Handling decoding errors such as UnidentifiedImageError

I’m using the datasets library to load gigant/oldbookillustrations. It’s stored in parquet files, with a couple Image fields plus a handful of other short text fields with assorted metadata.

It loads okay, and many records seem to work just fine, but when I try to filter or map over the whole thing, it throws an UnidentifiedImageError from within the decoder:

File datasets/features/image.py:184, in Image.decode_example(self, value, token_per_repo_id)
    182             image = PIL.Image.open(bytes_)
    183 else:
--> 184     image = PIL.Image.open(BytesIO(bytes_))
    185 image.load()  # to avoid "Too many open files" errors
    186 return image

File PIL/Image.py:3280, in open(fp, mode, formats)
   3278     warnings.warn(message)
   3279 msg = "cannot identify image file %r" % (filename if filename else fp)
-> 3280 raise UnidentifiedImageError(msg)

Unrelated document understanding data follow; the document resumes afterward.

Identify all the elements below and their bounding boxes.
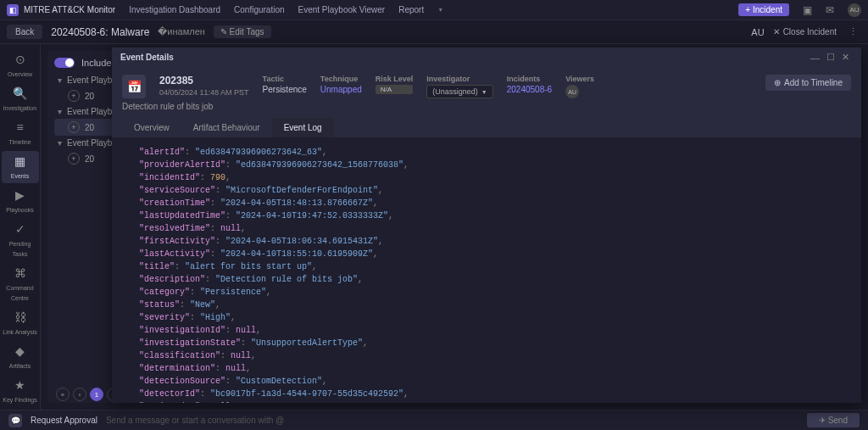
chevron-down-icon: ▾ [58, 75, 62, 85]
share-icon[interactable]: �инамлен [158, 26, 205, 37]
close-modal-button[interactable]: ✕ [838, 52, 853, 63]
event-log-body[interactable]: "alertId": "ed638479396906273642_63", "p… [112, 137, 861, 403]
log-line: "category": "Persistence", [124, 286, 849, 299]
rail-icon: ★ [2, 378, 39, 392]
log-line: "severity": "High", [124, 311, 849, 324]
log-line: "alertId": "ed638479396906273642_63", [124, 146, 849, 159]
nav-link-dashboard[interactable]: Investigation Dashboard [129, 5, 220, 14]
nav-link-report[interactable]: Report [398, 5, 424, 14]
event-details-modal: Event Details — ☐ ✕ 📅 202385 04/05/2024 … [112, 47, 861, 403]
log-line: "lastUpdatedTime": "2024-04-10T19:47:52.… [124, 209, 849, 222]
chevron-down-icon[interactable]: ▼ [437, 7, 443, 13]
rail-item-playbooks[interactable]: ▶Playbooks [2, 185, 39, 217]
investigator-select[interactable]: (Unassigned) ▼ [426, 85, 492, 98]
event-timestamp: 04/05/2024 11:48 AM PST [159, 88, 249, 97]
include-events-toggle[interactable] [54, 58, 75, 68]
maximize-button[interactable]: ☐ [823, 52, 838, 63]
rail-label: Events [11, 173, 29, 179]
rail-item-timeline[interactable]: ≡Timeline [2, 117, 39, 149]
rail-icon: ◆ [2, 344, 39, 358]
plus-circle-icon[interactable]: + [68, 121, 80, 133]
more-options-icon[interactable]: ⋮ [845, 26, 861, 37]
chat-icon[interactable]: ✉ [826, 4, 834, 16]
log-line: "investigationState": "UnsupportedAlertT… [124, 337, 849, 349]
pagination-first-button[interactable]: « [56, 388, 70, 401]
modal-tabs: OverviewArtifact BehaviourEvent Log [112, 118, 861, 137]
back-button[interactable]: Back [7, 25, 42, 39]
playbook-id: 20 [85, 92, 94, 101]
rail-label: Timeline [8, 139, 31, 145]
log-line: "classification": null, [124, 349, 849, 362]
nav-link-playbook-viewer[interactable]: Event Playbook Viewer [298, 5, 386, 14]
plus-circle-icon: ⊕ [774, 78, 781, 87]
modal-tab-overview[interactable]: Overview [122, 118, 181, 137]
modal-title: Event Details [120, 53, 174, 62]
incident-title: 20240508-6: Malware [51, 26, 149, 38]
plus-circle-icon[interactable]: + [68, 153, 80, 165]
rail-item-overview[interactable]: ⊙Overview [2, 49, 39, 81]
edit-tags-button[interactable]: ✎ Edit Tags [214, 25, 271, 38]
rail-item-command-centre[interactable]: ⌘Command Centre [2, 263, 39, 305]
new-incident-button[interactable]: + Incident [738, 3, 789, 16]
log-line: "lastActivity": "2024-04-10T18:55:10.619… [124, 248, 849, 260]
chevron-down-icon: ▾ [58, 107, 62, 116]
viewers-block: Viewers AU [565, 75, 594, 98]
modal-tab-event-log[interactable]: Event Log [272, 118, 334, 137]
log-line: "detectorId": "bc9017bf-1a3d-4544-9707-5… [124, 388, 849, 400]
pagination-prev-button[interactable]: ‹ [73, 388, 86, 401]
rail-icon: ▦ [2, 154, 39, 168]
rail-item-artifacts[interactable]: ◆Artifacts [2, 341, 39, 373]
modal-tab-artifact-behaviour[interactable]: Artifact Behaviour [181, 118, 272, 137]
footer-bar: 💬 Request Approval Send a message or sta… [0, 410, 868, 430]
header-avatar: AU [751, 27, 764, 37]
request-approval-button[interactable]: Request Approval [31, 416, 97, 425]
tactic-block: Tactic Persistence [263, 75, 307, 94]
log-line: "providerAlertId": "ed638479396906273642… [124, 159, 849, 171]
chevron-down-icon: ▾ [58, 138, 62, 148]
minimize-button[interactable]: — [807, 53, 823, 63]
rail-icon: ⊙ [2, 53, 39, 66]
rail-item-events[interactable]: ▦Events [2, 151, 39, 183]
incidents-value[interactable]: 20240508-6 [507, 85, 552, 94]
top-navigation: ◧ MITRE ATT&CK Monitor Investigation Das… [0, 0, 868, 20]
close-incident-button[interactable]: ✕ Close Incident [773, 27, 837, 36]
event-calendar-icon: 📅 [122, 75, 146, 98]
rail-icon: ⛓ [2, 310, 39, 324]
viewers-label: Viewers [565, 75, 594, 83]
left-rail: ⊙Overview🔍Investigation≡Timeline▦Events▶… [0, 44, 41, 410]
plus-circle-icon[interactable]: + [68, 90, 80, 102]
rail-label: Command Centre [6, 285, 33, 301]
rail-item-link-analysis[interactable]: ⛓Link Analysis [2, 307, 39, 339]
rail-label: Overview [8, 71, 32, 77]
message-input[interactable]: Send a message or start a conversation w… [106, 416, 798, 425]
rail-item-key-findings[interactable]: ★Key Findings [2, 375, 39, 407]
incidents-label: Incidents [507, 75, 552, 83]
technique-value[interactable]: Unmapped [320, 85, 362, 94]
notification-icon[interactable]: ▣ [803, 4, 812, 16]
rail-label: Link Analysis [3, 329, 36, 335]
log-line: "investigationId": null, [124, 324, 849, 337]
user-avatar[interactable]: AU [848, 3, 861, 17]
technique-label: Technique [320, 75, 362, 83]
modal-subtitle: Detection rule of bits job [112, 102, 861, 118]
log-line: "determination": null, [124, 362, 849, 375]
rail-item-pending-tasks[interactable]: ✓Pending Tasks [2, 219, 39, 261]
brand-name: MITRE ATT&CK Monitor [24, 5, 115, 14]
rail-label: Playbooks [6, 207, 33, 213]
nav-link-configuration[interactable]: Configuration [234, 5, 284, 14]
pagination-page-1[interactable]: 1 [90, 388, 103, 401]
log-line: "incidentId": 790, [124, 171, 849, 184]
footer-chat-icon[interactable]: 💬 [8, 414, 22, 427]
add-to-timeline-button[interactable]: ⊕ Add to Timeline [765, 75, 851, 91]
log-line: "firstActivity": "2024-04-05T18:06:34.69… [124, 235, 849, 248]
event-id-block: 202385 04/05/2024 11:48 AM PST [159, 75, 249, 97]
rail-item-investigation[interactable]: 🔍Investigation [2, 83, 39, 115]
close-incident-label: Close Incident [783, 27, 837, 36]
playbook-id: 20 [85, 154, 94, 164]
risk-label: Risk Level [376, 75, 414, 83]
send-button[interactable]: ✈ Send [807, 413, 860, 427]
risk-block: Risk Level N/A [376, 75, 414, 94]
rail-icon: ▶ [2, 188, 39, 202]
investigator-label: Investigator [426, 75, 492, 83]
rail-label: Key Findings [3, 397, 36, 403]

cannot identify image file <_io.BytesIO object at 0x7fa50f2822a0>

How can I fix this or work around it?

Is there a way to install some kind of error handler on the decoder?

How can I identify which records are failing to decode, so that I can troubleshoot further or repair them?

Can I tell my operation to skip the failing record and move on?

env versions
  • datasets version: 2.15.0
  • Platform: Linux-5.15.0-89-generic-x86_64-with-glibc2.35
  • Python version: 3.11.5
  • huggingface_hub version: 0.19.4
  • PyArrow version: 13.0.0
  • Pandas version: 2.1.0
  • fsspec version: 2023.6.0

What version of pillow are you using ? Can you try to update pillow ?

Pillow version 10.1.0, the current version.

You can disable decoding and apply your own transform to decode the images:

def decode_images(batch):
    batch["rawscan"] = [decode_image(raw_data) for raw_data in batch["rawscan"]]
    return batch
ds = ds.cast_column("rawscan", Image(decode=False)
ds = ds.with_transform(decode_images)
ds[0]["rawscan"]  # transformed using decode_images

Then you can also iterate on your dataset to print the list of invalid images (e.g. using a try/except in decode_images)

Thank you, re-casting the type with decode=False worked to get access to that data without having to re-specify all of that type’s internal fields. I managed to track down the problem from there. :+1:

(For a few records, the HTML of the source’s 404 page had been saved to that Image field.)